Project Details

Description

The hot, arid desert environment is host to a remarkably diversity of adapted mammals. One such rodent is the Lesser Egyptian Jerboa (Jaculus jaculus). Water conservation is particularly vital for survival in the desert and, in the Jerboa, this is achieved by the production of a low volume of highly concentrated urine, especially following dehydration. This is controlled by a hormone called arginine vasopressin (AVP), which is made in a specialised part of the brain. AVP interacts with specific receptor targets located in the kidney to promote highly efficient water reabsorption. We will carry out a detailed analysis of the brain and kidney mechanisms that enable the Jerboa to survive in the desert. We will subject animals to dehydration, then measure the expression of transcriptomes and proteomes (focussing particularly on hormones) in the brain and kidney. These data will then be subjected to mathematical analyses that will allow is to identify genes that we think are key to the survival of the animal. We are in a unique position to test the functions of these genes as we have developed methods that allow us to manipulate their activity within the intact conscious rat. We will use these methods to alter the activity of specific genes in the rat, then we will measure changes in the physiology of the animals. Jaculus jaculus is an ideal model for understanding the physiological mechanisms that enable mammals to survive in arid regions, which will teach us about biological and evolutionary adaptations to climate change.

Layman's description

We will explore the mechanisms that enable a desert adapted rodent species (the Lesser Egyptian Jerboa) is able to survive in its harsh, arid environment without needing to drink water. Whilst water balance is aggressively defended in all terrestrial animals, this is all the more so in those species that thrive in the desert. Water conservation is particularly vital for survival in the desert and, in the Jerboa, this is achieved through the production of a low volume of highly concentrated urine, especially following dehydration.

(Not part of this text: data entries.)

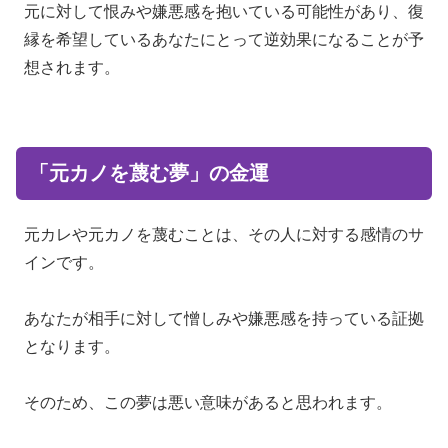
元に対して恨みや嫌悪感を抱いている可能性があり、復
縁を希望しているあなたにとって逆効果になることが予
想されます。
「元カノを蔑む夢」の金運
元カレや元カノを蔑むことは、その人に対する感情のサ
インです。
あなたが相手に対して憎しみや嫌悪感を持っている証拠
となります。
そのため、この夢は悪い意味があると思われます。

This is controlled by a hormone called arginine vasopressin (AVP), which is made in a specialised part of the brain. AVP interacts with specific receptor targets located in the kidney to promote water reabsorption. We will carry out a detailed analysis of the brain and kidney mechanisms that enable the Lesser Egyptian Jerboa to survive in the desert. We will subject animals to dehydration, then measure the expression of genes and proteins (particularly hormones) in the brain and kidney. These data will then be subjected to mathematical analyses that will allow is to identify genes that we think are key to the survival of the animal. These data will be compared to existing datasets derived rodents living in more clement climates (rats and mice). Thus, these studies will be of great interest to evolutionary and comparative biologists. Further, our studies may well interest environmentalists, ecologists and geographers, in the context of climate change and desertification.